(BGĐT) - Finalmente, llegué a Bai Cao, un lugar que muchos consideran extraño, ubicado en la comuna más remota y pobre del distrito de Thach An en las tierras altas.
Llegué sin aliento a la cabaña abandonada, precariamente situada en la cima de la montaña. Curiosamente, a diferencia de lo que había imaginado, Bai Cao era un trozo de tierra en la cima de una imponente montaña llamada Monte Coc. Monte Coc. Sí, el nombre de una criatura fea pero tenaz. Aún más extraño, Bai Coc carecía de arbustos, cubierta solo por una suave hierba de color amarillo pálido, pero dispersa entre ella había muchas rocas de formas extrañas, algunas con aspecto horrendo, como monstruos. Varias rocas se inclinaban precariamente como si estuvieran a punto de caer. Unos cuantos cantos rodados huecos y deformados formaban arcos. Y luego había una roca lisa y puntiaguda, como una punta de flecha, que se mantenía erguida. A diferencia de la cima, la zona alrededor de la montaña estaba densamente cubierta de acacias, mientras que más abajo había árboles frutales. A lo lejos, podía oír el trinar de los pájaros y el murmullo del agua que corría. Al pie de la montaña se encontraba la aldea Sai del pueblo Nung, con más de veinte casas. Había descansado en la casa de una familia antes de ascender a esta montaña.
Ilustración: China. |
La cabaña estaba construida como una casa sobre pilotes junto a un árbol silvestre, con una escalera para subir y bajar. Las paredes eran de paneles de bambú. El suelo era de tablones de madera unidos entre sí. Una barra de metal colgaba del umbral. No entendía el propósito de esta cabaña. Había oído hablar de su dueño por alguien del pueblo.

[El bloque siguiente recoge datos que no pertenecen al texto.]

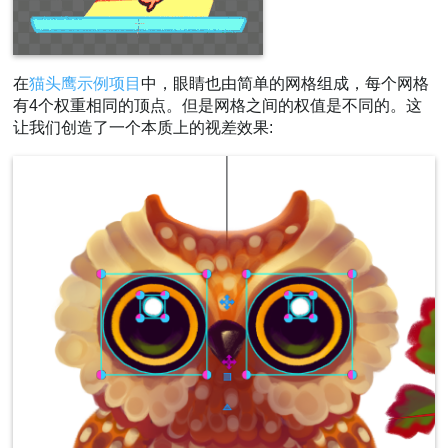
在
猫头鹰示例项目
中，眼睛也由简单的网格组成，每个网格
有4个权重相同的顶点。但是网格之间的权值是不同的。这
让我们创造了一个本质上的视差效果:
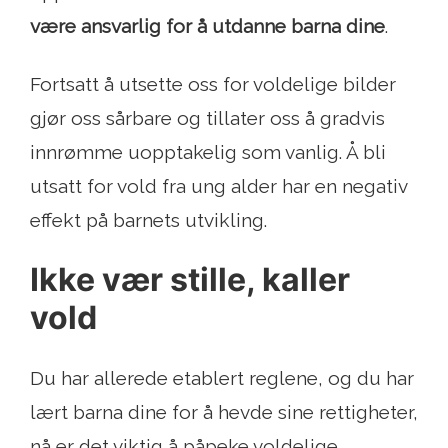
være ansvarlig for å utdanne barna dine
.
Fortsatt å utsette oss for voldelige bilder
gjør oss sårbare og tillater oss å gradvis
innrømme uopptakelig som vanlig. Å bli
utsatt for vold fra ung alder har en negativ
effekt på barnets utvikling.
Ikke vær stille, kaller
vold
Du har allerede etablert reglene, og du har
lært barna dine for å hevde sine rettigheter,
nå er det viktig å påpeke voldelige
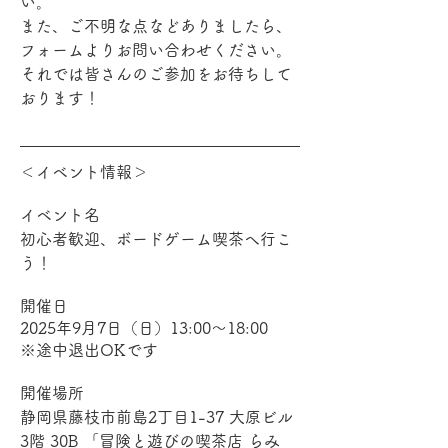
い。
また、ご不明な点などありましたら、
フォームよりお問い合わせください。
それでは皆さんのご参加をお待ちして
おります！
＜イベント情報＞
イベント名
初心者歓迎、ボードゲーム喫茶へ行こ
う！
開催日
2025年9月7日（日）13:00～18:00
※途中退出OKです
開催場所
静岡県藤枝市前島2丁目1-37 大原ビル
3階 30B 「冒険と遊びの喫茶店 らみ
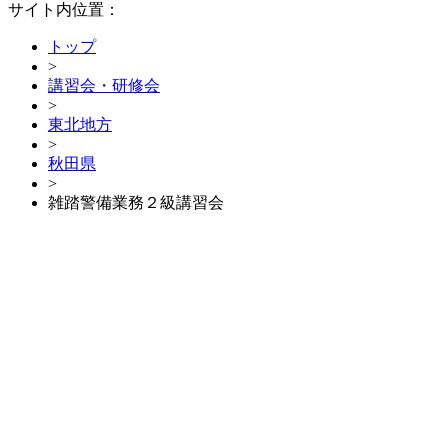
サイト内位置：
トップ
>
講習会・研修会
>
東北地方
>
秋田県
>
雑踏警備業務２級講習会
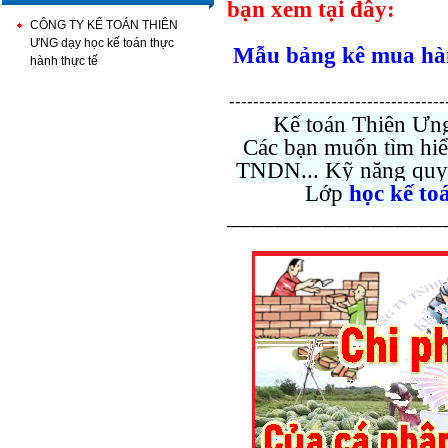
bạn xem tại đây:
CÔNG TY KẾ TOÁN THIÊN
ƯNG dạy học kế toán thực
Mẫu bảng kê mua hà
hành thực tế
------------------------------------
Kế toán Thiên Ưng
Các bạn muốn tìm hi
TNDN... Kỹ năng quyết
Lớp
học kế to
__________________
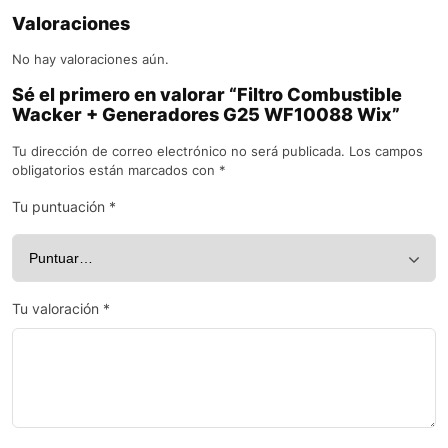
Valoraciones
No hay valoraciones aún.
Sé el primero en valorar “Filtro Combustible
Wacker + Generadores G25 WF10088 Wix”
Tu dirección de correo electrónico no será publicada.
Los campos
obligatorios están marcados con
*
Tu puntuación
*
Tu valoración
*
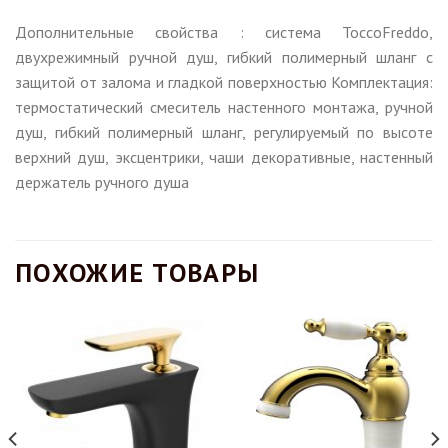
Дополнительные свойства : система ToccoFreddo,
двухрежимный ручной душ, гибкий полимерный шланг с
защитой от залома и гладкой поверхностью Комплектация:
термостатический смеситель настенного монтажа, ручной
душ, гибкий полимерный шланг, регулируемый по высоте
верхний душ, эксцентрики, чаши декоративные, настенный
держатель ручного душа
ПОХОЖИЕ ТОВАРЫ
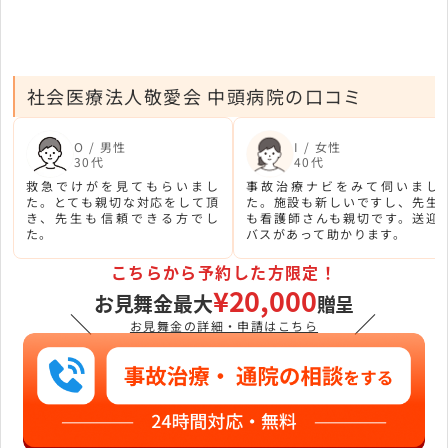
社会医療法人敬愛会 中頭病院の口コミ
O / 男性
I / 女性
30代
40代
救急でけがを見てもらいまし
事故治療ナビをみて伺いまし
た。とても親切な対応をして頂
た。施設も新しいですし、先生
き、先生も信頼できる方でし
も看護師さんも親切です。送迎
た。
バスがあって助かります。
こちらから予約した方限定！
¥20,000
お見舞金最大
贈呈
＼
／
お見舞金の詳細・申請はこちら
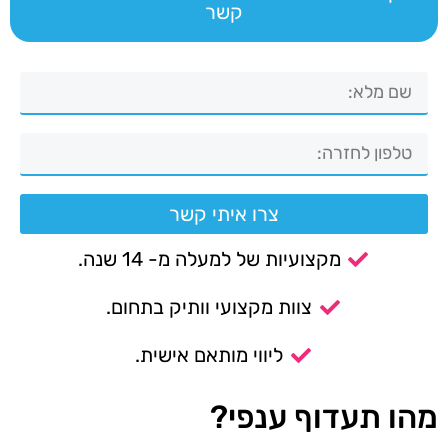
קשר
צרו איתי קשר
מקצועיות של למעלה מ- 14 שנה.
צוות מקצועי וותיק בתחום.
ליווי מותאם אישית.
מהו תעדוף ענפי?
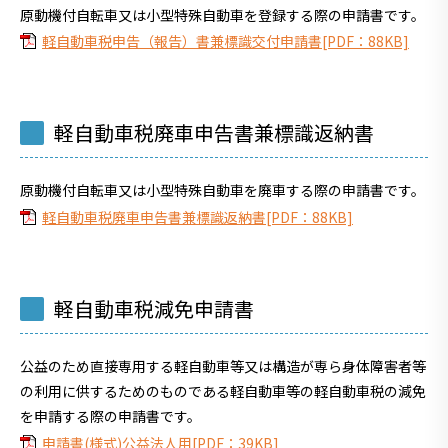
原動機付自転車又は小型特殊自動車を登録する際の申請書です。
軽自動車税申告（報告）書兼標識交付申請書[PDF：88KB]
軽自動車税廃車申告書兼標識返納書
原動機付自転車又は小型特殊自動車を廃車する際の申請書です。
軽自動車税廃車申告書兼標識返納書[PDF：88KB]
軽自動車税減免申請書
公益のため直接専用する軽自動車等又は構造が専ら身体障害者等
の利用に供するためのものである軽自動車等の軽自動車税の減免
を申請する際の申請書です。
申請書(様式)公益法人用[PDF：39KB]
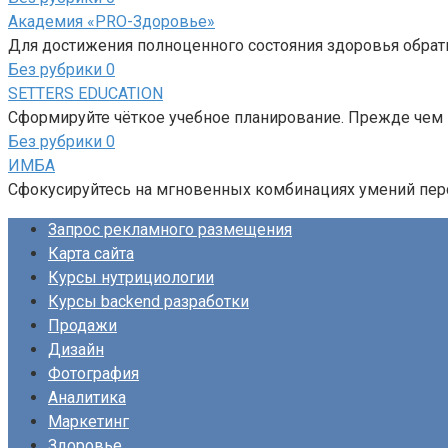
Академия «PRO-Здоровье»
Для достижения полноценного состояния здоровья обрат
Без рубрики
0
SETTERS EDUCATION
Сформируйте чёткое учебное планирование. Прежде чем 
Без рубрики
0
ИМБА
Сфокусируйтесь на мгновенных комбинациях умений перс
Запрос рекламного размещения
Карта сайта
Курсы нутрициологии
Курсы backend разработки
Продажи
Дизайн
Фотография
Аналитика
Маркетинг
Здоровье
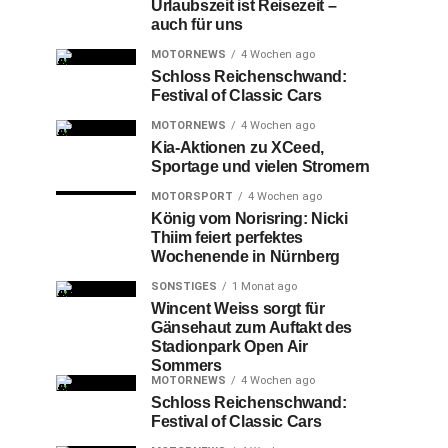
Urlaubszeit ist Reisezeit –
auch für uns
MOTORNEWS
4 Wochen ago
Schloss Reichenschwand:
Festival of Classic Cars
MOTORNEWS
4 Wochen ago
Kia-Aktionen zu XCeed,
Sportage und vielen Stromern
MOTORSPORT
4 Wochen ago
König vom Norisring: Nicki
Thiim feiert perfektes
Wochenende in Nürnberg
SONSTIGES
1 Monat ago
Wincent Weiss sorgt für
Gänsehaut zum Auftakt des
Stadionpark Open Air
Sommers
MOTORNEWS
4 Wochen ago
Schloss Reichenschwand:
Festival of Classic Cars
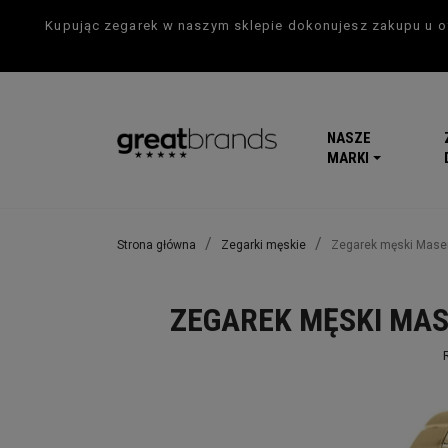
Kupując zegarek w naszym sklepie dokonujesz zakupu u of
NASZE
MARKI
Strona główna
Zegarki męskie
Zegarek męski Mase
ZEGAREK MĘSKI MAS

Entre los escasos árboles que tenía delante, vislumbré una figura que se acercaba lentamente. ¿Sería el viejo Vuot, el dueño de esta cabaña? Poco a poco se fue acercando. Era un anciano delgado y frágil, de pelo blanco, que llevaba una bolsa de mimbre, una camisa índigo, pantalones azules y zapatos de tela.

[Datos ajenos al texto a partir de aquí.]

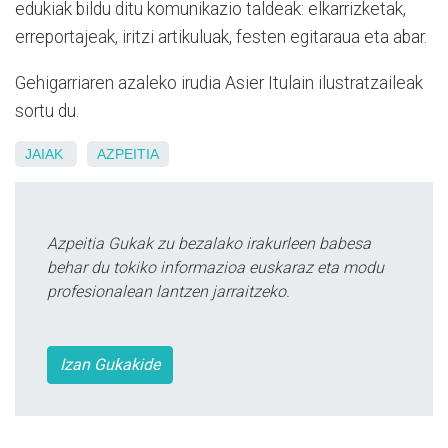
edukiak bildu ditu komunikazio taldeak: elkarrizketak,
erreportajeak, iritzi artikuluak, festen egitaraua eta abar.
Gehigarriaren azaleko irudia Asier Itulain ilustratzaileak
sortu du.
JAIAK
AZPEITIA
Azpeitia Gukak zu bezalako irakurleen babesa
behar du tokiko informazioa euskaraz eta modu
profesionalean lantzen jarraitzeko.
Izan Gukakide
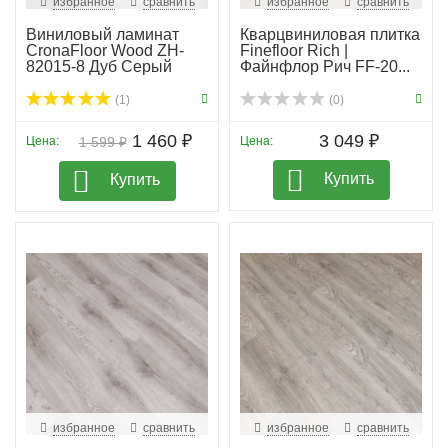
избранное
сравнить
избранное
сравнить
Виниловый ламинат
Кварцвиниловая плитка
CronaFloor Wood ZH-
Finefloor Rich |
82015-8 Дуб Серый
Файнфлор Рич FF-20...
(1)
(0)
1 460 ₽
3 049 ₽
Цена:
1 599 ₽
Цена:
Купить
Купить
избранное
сравнить
избранное
сравнить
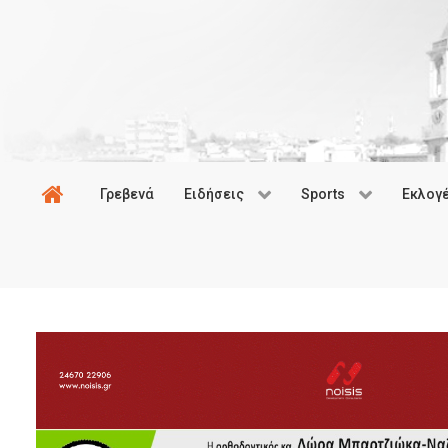
Γρεβενά
Ειδήσεις
Sports
Εκλογ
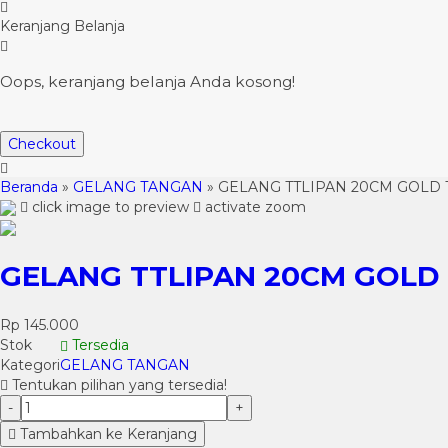
Keranjang Belanja
Oops, keranjang belanja Anda kosong!
Checkout
Beranda
»
GELANG TANGAN
»
GELANG TTLIPAN 20CM GOLD 
click image to preview
activate zoom
GELANG TTLIPAN 20CM GOLD
Rp 145.000
Stok
Tersedia
Kategori
GELANG TANGAN
Tentukan pilihan yang tersedia!
-
+
Tambahkan ke Keranjang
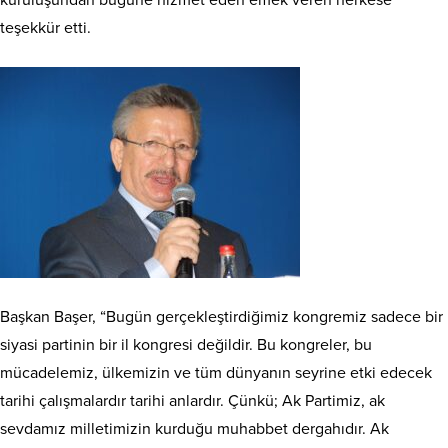
kuruluşundan bugüne hizmet eden emek veren herkese
teşekkür etti.
Başkan Başer, “Bugün gerçekleştirdiğimiz kongremiz sadece bir
siyasi partinin bir il kongresi değildir. Bu kongreler, bu
mücadelemiz, ülkemizin ve tüm dünyanın seyrine etki edecek
tarihi çalışmalardır tarihi anlardır. Çünkü; Ak Partimiz, ak
sevdamız milletimizin kurduğu muhabbet dergahıdır. Ak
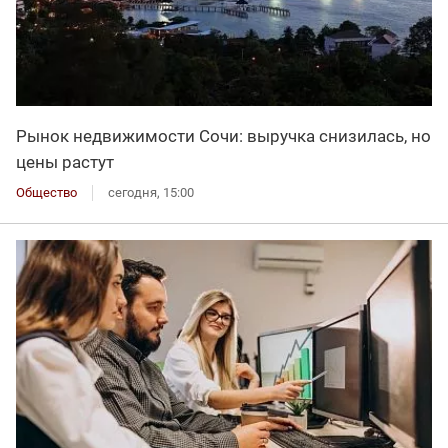
Рынок недвижимости Сочи: выручка снизилась, но
цены растут
Общество
сегодня, 15:00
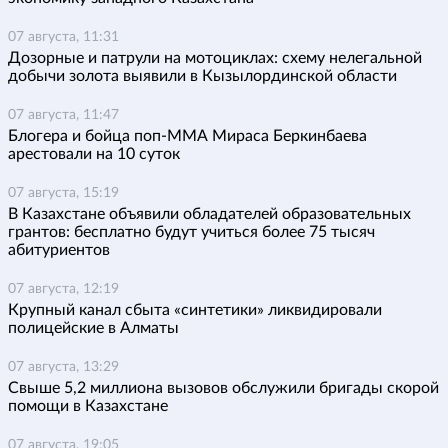
07 августа, 11:31
Дозорные и патрули на мотоциклах: схему нелегальной
добычи золота выявили в Кызылординской области
07 августа, 11:47
Блогера и бойца поп-ММА Мираса Беркинбаева
арестовали на 10 суток
07 августа, 15:19
В Казахстане объявили обладателей образовательных
грантов: бесплатно будут учиться более 75 тысяч
абитуриентов
07 августа, 12:19
Крупный канал сбыта «синтетики» ликвидировали
полицейские в Алматы
07 августа, 13:29
Свыше 5,2 миллиона вызовов обслужили бригады скорой
помощи в Казахстане
07 августа, 19:05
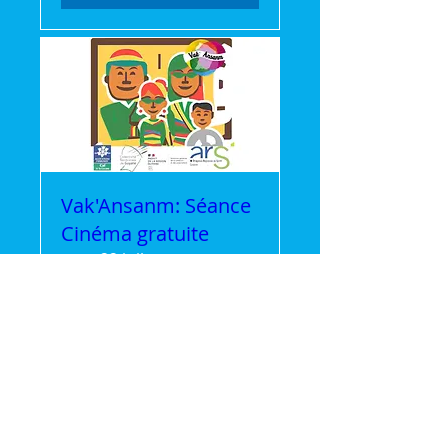
Vak'Ansanm: Séance
Cinéma gratuite
mer. 22 juil.
Plus d'infos
Détails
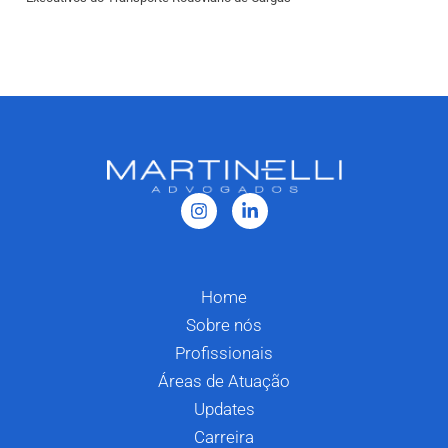
Home
Sobre nós
Profissionais
Áreas de Atuação
Updates
Carreira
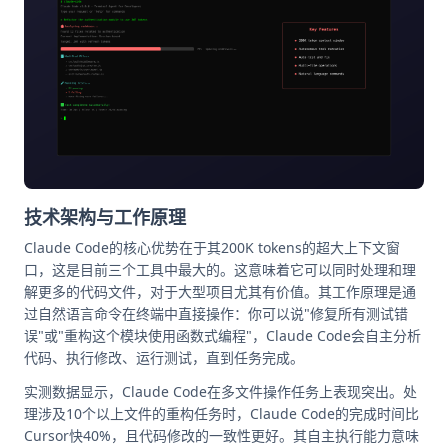
技术架构与工作原理
Claude Code的核心优势在于其200K tokens的超大上下文窗
口，这是目前三个工具中最大的。这意味着它可以同时处理和理
解更多的代码文件，对于大型项目尤其有价值。其工作原理是通
过自然语言命令在终端中直接操作：你可以说"修复所有测试错
误"或"重构这个模块使用函数式编程"，Claude Code会自主分析
代码、执行修改、运行测试，直到任务完成。
实测数据显示，Claude Code在多文件操作任务上表现突出。处
理涉及10个以上文件的重构任务时，Claude Code的完成时间比
Cursor快40%，且代码修改的一致性更好。其自主执行能力意味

Bajé los escalones para saludarlo. Me miró con indiferencia, asintiendo levemente cuando lo saludé cortésmente, y luego subió en silencio hacia el pueblo. "¿Vienes aquí para admirar el paisaje?", preguntó, mirando distraídamente la cámara que llevaba en mi mochila. "Es precioso, saca muchas fotos", dijo, abriendo su bolsa de tela y sacando una botella de vino y una de agua.

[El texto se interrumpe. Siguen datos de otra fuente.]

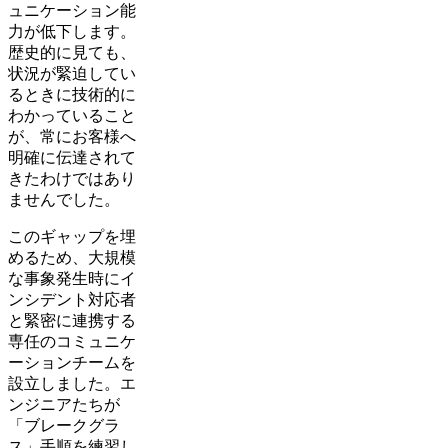
ュニケーション能
力が低下します。
歴史的に見ても、
状況が緊迫してい
るときに技術的に
わかっていること
が、常にお客様へ
明確に伝達されて
きたわけではあり
ませんでした。
このギャップを埋
めるため、大規模
な事象発生時にイ
ンシデント対応者
と緊密に連携する
専任のコミュニケ
ーションチームを
設立しました。エ
ンジニアたちが
「ブレークグラ
ス」手順を練習し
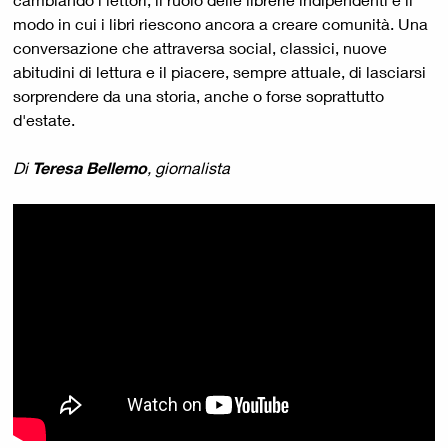
modo in cui i libri riescono ancora a creare comunità. Una
conversazione che attraversa social, classici, nuove
abitudini di lettura e il piacere, sempre attuale, di lasciarsi
sorprendere da una storia, anche o forse soprattutto
d'estate.
Di
Teresa Bellemo
, giornalista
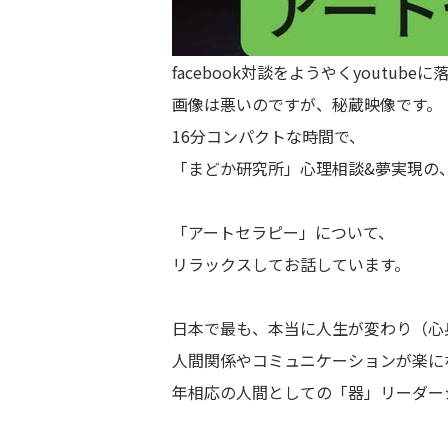
facebook対談をようやくyoutube
画像は悪いのですが、秘蔵映像です。
16分コンパクトな時間で、
「まどか研究所」心理相談&夢実現の
「アートセラピー」について、
リラックスしてお話しています。
日本で最も、本当に人生が変わり（心
人間関係やコミュニケーションが楽に
年相応の人間としての「器」リーダー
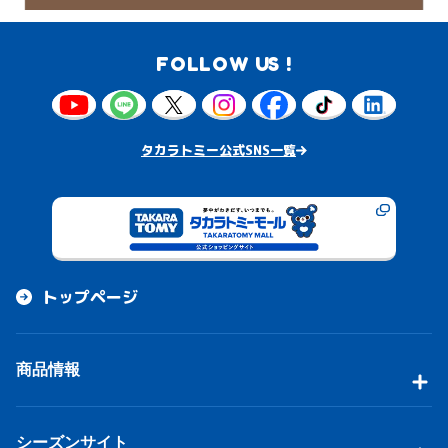
FOLLOW US !
タカラトミー公式SNS一覧
トップページ
商品情報
シーズンサイト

¿Es usted de por aquí, señor/señora?
No. Al sur
- Sí, ¿en qué provincia?
- Thai Binh. Vivo en el distrito de...
Mientras hablaba, el anciano hizo una pausa, señalando hacia abajo, hacia las afueras del pueblo, donde marchaba un grupo de soldados con mochilas y fusiles. Suspiró suavemente e inclinó la cabeza.
¿Él también fue un soldado que luchó contra los estadounidenses?
—Sí —dijo, sirviéndome dos copas de vino y ofreciéndomelas—. Es un buen vino. Levantó su copa y luego la dejó sobre la mesa, sumido en sus pensamientos—. Es tan triste, mejor no hablemos más de ello.
Me intrigó esa frase: «No lo vuelvas a mencionar». ¿Podría referirse a la guerra contra Estados Unidos? Seguramente albergaba alguna tristeza oculta en su corazón.
Tras un momento de silencio, el anciano dijo en voz baja:
- Esta es la historia...
Así que, en lugar de dar un paseo y hacer turismo en la playa de Bai Cao, escuché la historia del anciano…
*
* *
Hace más de cincuenta años, el joven Sang, que ahora es el Sr. Vuot, cargaba una mochila llena de piedras, con su rifle AK colgando a veces sobre su pecho, a veces sobre su hombro, marchando a través de arroyos y a lo largo de las laderas de las montañas durante su entrenamiento básico en una zona montañosa como esta montaña Coc.
El día en que despidió a su hijo que se incorporaba al ejército, el señor Sung dijo con cariño:
Una vez que hayas emprendido el camino, debes completar tu misión, honrando las tradiciones de tu familia y tu ciudad natal. Recuérdalo.
Sang sonrió ampliamente y gritó fuerte:
—No te preocupes, papá, cuando me vaya, acabaré enterrado o con el pecho quemado de sangre.
- No existe la hierba verde, solo el cofre rojo.
El señor Sung fue soldado de la resistencia antifrancesa, habiendo participado en la Campaña de la Frontera y en la Campaña de Dien Bien Phu . Tras su licenciamiento, fue jefe de la milicia de la comuna y, unos años más tarde, se convirtió en presidente del Comité. Actualmente, es el secretario del partido en la comuna. La señora Hoa estaba de pie detrás de su marido, con los ojos llenos de lágrimas, lo que le molestó.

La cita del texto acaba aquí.